The principle is simple: Those who create something new should be allowed to profit from their creations. This compensates them for the unique value they have produced, while preventing others from freeloading on their work. It also encourages future inventors by holding out the prospect of greater financial returns than a patent-free world would allow.

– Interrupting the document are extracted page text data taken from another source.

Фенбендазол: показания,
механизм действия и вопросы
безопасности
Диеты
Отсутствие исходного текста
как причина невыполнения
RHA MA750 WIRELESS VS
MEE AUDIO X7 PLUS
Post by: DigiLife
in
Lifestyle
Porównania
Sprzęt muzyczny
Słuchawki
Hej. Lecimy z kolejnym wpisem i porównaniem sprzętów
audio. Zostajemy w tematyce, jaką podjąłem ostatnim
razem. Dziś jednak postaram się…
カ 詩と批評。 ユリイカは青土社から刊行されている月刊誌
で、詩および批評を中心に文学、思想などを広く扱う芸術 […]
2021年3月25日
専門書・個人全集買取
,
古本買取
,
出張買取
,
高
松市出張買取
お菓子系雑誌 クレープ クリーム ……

But applying the principle can be tricky, as the Supreme Court found in a case it decided this week involving Myriad Genetics Inc. The company had isolated two genes, called BRCA1 and BRCA2, mutations which greatly increase a woman's chance of getting breast cancer. (Actress Angelina Jolie recently chose to have a preventive double mastectomy after learning she carried the mutation.)
It acquired a patent on the genes, allowing it to block other companies from offering diagnostic tests — elevating the price to more than $3,000 per test.
That will change. On Thursday, in a unanimous decision, the court ruled that discovering these genes does not qualify as an invention.
"Groundbreaking, innovative or even brilliant discovery does not by itself" warrant patent protection, said Justice Clarence Thomas. Writing for the court, he concluded that "a naturally occurring DNA segment is a product of nature and not patent eligible. ... Myriad did not create or alter any of the genetic information encoded in the BRCA1 and BRCA2 genes."
So Myriad will lose a lucrative monopoly: BRCA testing accounts for most of its revenue. Who will gain? Other companies in the field — and, more important, patients.
The verdict should generate a flurry of competition to offer better and cheaper tests for the mutation. "Many academic labs, including our own, will soon be offering panel tests for dozens, or even hundreds of genes, for the same price Myriad historically charged for just two genes," Dr. Kenneth Offit, chief of the clinical genetics service at Memorial Sloan-Kettering Cancer Center, told The New York Times.
There will still be money to be made from such discoveries, including the windfalls that normally go with being first — as Myriad was. But it will be divided among competing companies rather than cornered by a single one.
The consolation for Myriad was the court's ruling, in accord with what the Justice Department argued, that it is entitled to patents on synthetic forms of DNA that it has fashioned. cDNA, as it is called, "is not a product of nature and is patent eligible." An innovation of that sort, as the court recognized, is exactly what patents are supposed to promote.
With these crucial issues rescued from the fog of uncertainty that had surrounded them, scientists and entrepreneurs will now be able to pursue discovery and invention with a clear sense of the rules. Let the next surge of progress begin.